A large body of epidemiologic data indicates that feelings of social isolation are strongly associated with human physical health (Cacioppo and Hawkley, 2003
; Seeman, 1996
). Those who report feeling socially isolated have increased risk of all-cause mortality (Cacioppo and Hawkley, 2003
; Seeman, 1996
), as well as several specific infectious, neoplastic, cardiovascular, and inflammation-related diseases (Caspi et al., 2006
; Cohen et al., 1997
; Cole et al., 2003
; Kroenke et al., 2006
Although the biological basis for these links are not known, inflammatory processes may be involved. One study found that the leukocytes of socially isolated older adults (defined by feelings of loneliness) evidenced activation of inflammatory response genes along with increased activity of the nuclear factor (NF) κB pathway, a critical signal for the inflammatory cascade (Cole et al., 2007
). Together, these cross-sectional data point toward an association between social isolation and inflammation. However, it is not known whether subjective feelings of social isolation—which we call ‘social disconnection’—activate inflammatory markers, whether inflammatory dynamics contribute to social disconnection, or some combination of both.
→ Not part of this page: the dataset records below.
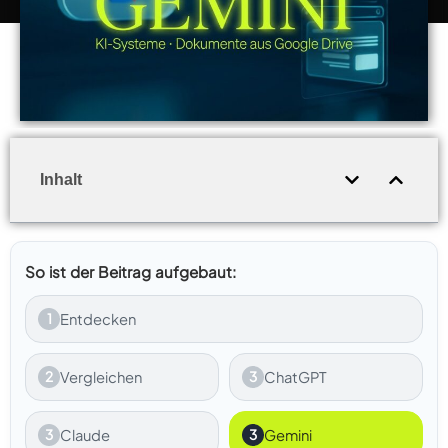
Inhalt
So ist der Beitrag aufgebaut:
1
Entdecken
2
Vergleichen
3
ChatGPT
3
Claude
3
Gemini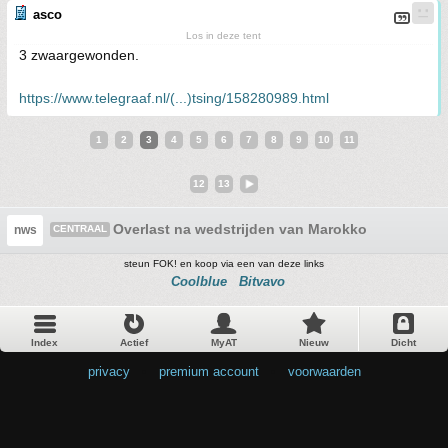
asco
Los in deze tent
3 zwaargewonden.
https://www.telegraaf.nl/(...)tsing/158280989.html
1
2
3
4
5
6
7
8
9
10
11
12
13
Overlast na wedstrijden van Marokko
nws
CENTRAAL
steun FOK! en koop via een van deze links
Coolblue
Bitvavo
Index
Actief
MyAT
Nieuw
Dicht
privacy
•
premium account
•
voorwaarden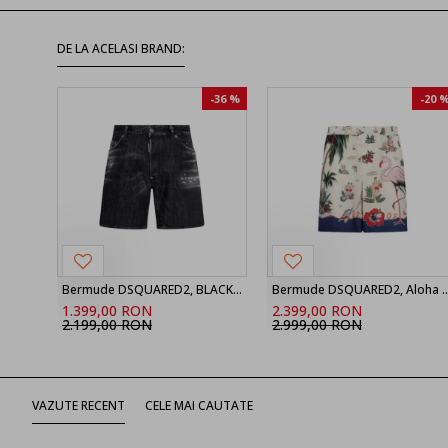
DE LA ACELASI BRAND:
-36 %
-20 
Bermude DSQUARED2, BLACK ‘Marine’ denim shorts
Bermude DSQUARED2, Aloha Souve
1.399,00 RON
2.399,00 RON
2.199,00 RON
2.999,00 RON
VAZUTE RECENT
CELE MAI CAUTATE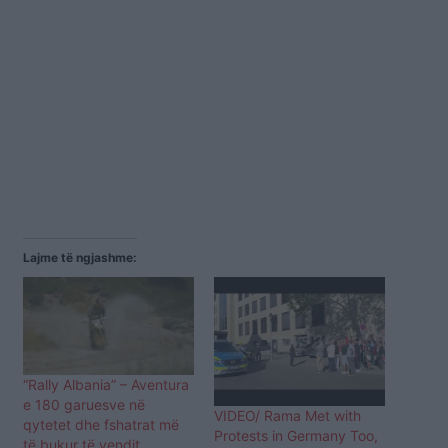
Lajme të ngjashme:
“Rally Albania” – Aventura
e 180 garuesve në
VIDEO/ Rama Met with
qytetet dhe fshatrat më
Protests in Germany Too,
të bukur të vendit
Research on neuroimmune signaling has shown that proinflammatory cytokines initiate “sickness behavior,” a coordinated motivational response that includes symptoms such as fatigue, anorexia, and social withdrawal, and is thought to facilitate recovery and recuperation from illness (Dantzer, 2001
; Hart, 1988
). Although a principal component of sickness behavior is social withdrawal, the psychological experience that accompanies these social changes has been largely overlooked. To the extent that there is a correlational relationship between feelings of social disconnection and inflammation, it is possible that cytokines may also increase feelings of social disconnection even in the absence of any overt changes in social behavior.
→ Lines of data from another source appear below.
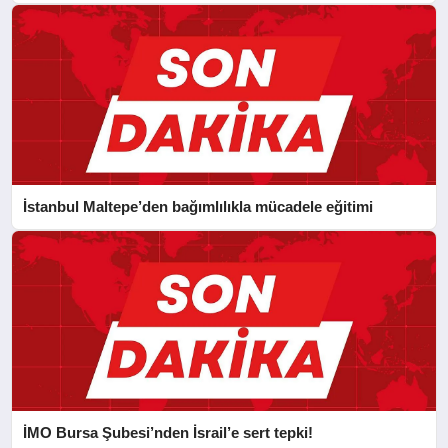
İstanbul Maltepe’den bağımlılıkla mücadele eğitimi
İMO Bursa Şubesi’nden İsrail’e sert tepki!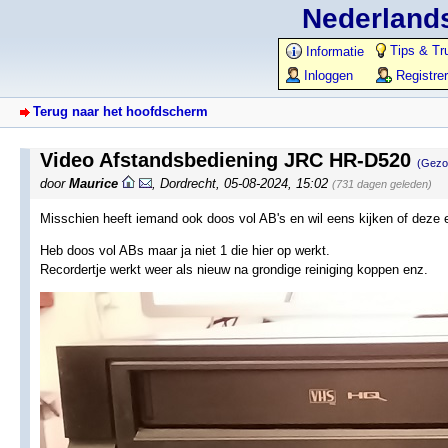
Nederlands
Tips & Tr
Informatie
Inloggen
Registre
Terug naar het hoofdscherm
Video Afstandsbediening JRC HR-D520
(Gezo
door
Maurice
,
Dordrecht
,
05-08-2024, 15:02
(731 dagen geleden)
Misschien heeft iemand ook doos vol AB's en wil eens kijken of deze e
Heb doos vol ABs maar ja niet 1 die hier op werkt.
Recordertje werkt weer als nieuw na grondige reiniging koppen enz.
In addition, exploring the effect of inflammation on social disconnection may improve understanding of the emerging relationship between inflammation and depression (Miller et al., 2009
) as both social disconnection and inflammation have been shown to play a role in depressive symptomatology. Thus, feelings of social disconnection (loneliness) have been shown to contribute to the development and maintenance of depression (Heinrich and Gullone, 2006
), and cytokines have been shown to play a causal role in the onset of depressed or negative mood (Harrison et al., 2009
; Reichenberg et al., 2001
; Wright et al., 2005
). As a result, it is possible that inflammatory-induced feelings of social disconnection may play a role in the link between inflammation and depressive symptoms. To date, however, these relationships have not been examined.
In this study, we examined the effect of endotoxin, an inflammatory challenge, vs. placebo on circulating levels of the proinflammatory cytokines—interleukin-6 (IL-6) and tumor necrosis factor-alpha (TNF-α)1
—and on self-reported social disconnection and depressed mood. We hypothesized that endotoxin, compared to placebo, would lead to increases in social disconnection in addition to increases in depressed mood. In addition, we examined whether increases in social disconnection mediated the relationship between inflammation and depressed mood by examining whether controlling for increases in social disconnection eliminated the relationship between exposure to inflammatory challenge and increases in depressed mood.